Discussion sections provide opportunity to deepen your understanding of concepts covered in lectures. The TAs will divide their time between going over examples they have prepared and answering your questions. Because of their smaller size, discussion sections provide an environment in which students feel comfortable asking questions. Contact information for the TAs and office hours will be announced shortly. You should think of the TAs as the front-line for getting help in this course. Together they will have 6 office hours per week, spread through the week and will also answer questions by e-mail and on the phone.

Students with disabilities
I would like to hear from anyone who has a disability which may require seating modifications or testing accommodations or accommodations of other class requirements, so that appropriate arrangements may be made. Please contact me during my office hours.

Academic Dishonesty
Academic dishonesty will not be tolerated. Under no circumstances should you pass off someone else's work as your own. This also applies to code or other material that you might find on the internet. Note that we will routinely use available software systems for detecting software plagiarism, to test any suspicions we might have. If you are unclear about what constitutes academic dishonesty contact your professor or consult the printed policy in the Schedule of Courses and the CLAS Bulletin (online version). We do want students to talk to each other about concepts and ideas that relate to the class. However, it is important to ensure that these discussions do not lead to the actual exchange of written material.

Student Complaints
If you have any complaints or concerns about how the course is being conducted by me or by the TAs please feel free to talk to me. You are also welcome to get in touch the the Computer Science department chair, Prof. Jim Cremer (cremer@cs.uiowa.edu, 319-335-1713, 14D McLean Hall). Consult the college policy on Student Complaints Concerning Faculty Actions (online version) for more information.

Topics
Here is a tentative list of topics planned for this offering of the course.

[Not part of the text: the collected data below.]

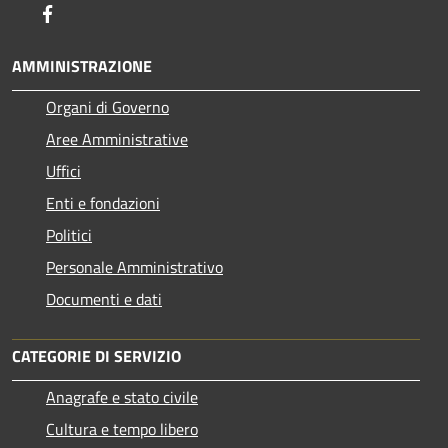
Facebook
AMMINISTRAZIONE
Organi di Governo
Aree Amministrative
Uffici
Enti e fondazioni
Politici
Personale Amministrativo
Documenti e dati
CATEGORIE DI SERVIZIO
Anagrafe e stato civile
Cultura e tempo libero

Introduction to programming in Java. 1-dimensional and multi-dimensional arrays. Examples of programming with arrays including binary search, bubble sort, adjacency matric representation of graphs.
Classes and objects in Java. Constructors, static methods, garbage collection, subclasses and inheritance, and abstract classes and interfaces. Examples using the Java collections framework.
The List ADT. References (pointers) in Java and how to use these to construct lists. Singly linked lists, circular lists, doubly linked lists. Various list methods. List Iterators. Adjacency list representation of graphs.
Recursion and its many uses. Simple examples: power, binary search, etc; Divide-and-conquer examples: merge sort, quick sort; Recursion for backtracking and depth-first search in graphs.
Analysis of algorithms. Worst case vs average case analysis. Simple examples with loops, nested loops, etc. Big Oh notation. Logarithms and examples of code that runs in O(log n) time or O(n log n) time.
Stack ADT. Implementation and applications to infix to postfix conversion, and activation records. How to rewrite recursive functions as iterative stack-based functions.
Queue ADT. Implementation and application to breadth-first search. Run-time analysis of breadth-first traversal.
Binary Trees. Tree traversals. The Search Tree ADT and the search, insert, and delete operations. Worst case examples and average case analysis.
Balanced Binary Trees. AVL Trees. Single rotation and double rotation. Analysis of AVL tree operations.
Priority Queue ADT. Implementation using binary heaps. Application to implementing Dijkstra's shortest path algorithm on graphs.
Additional topics. Time permitting we will discuss (i) hash tables or (ii) skip lists or (iii) B-trees.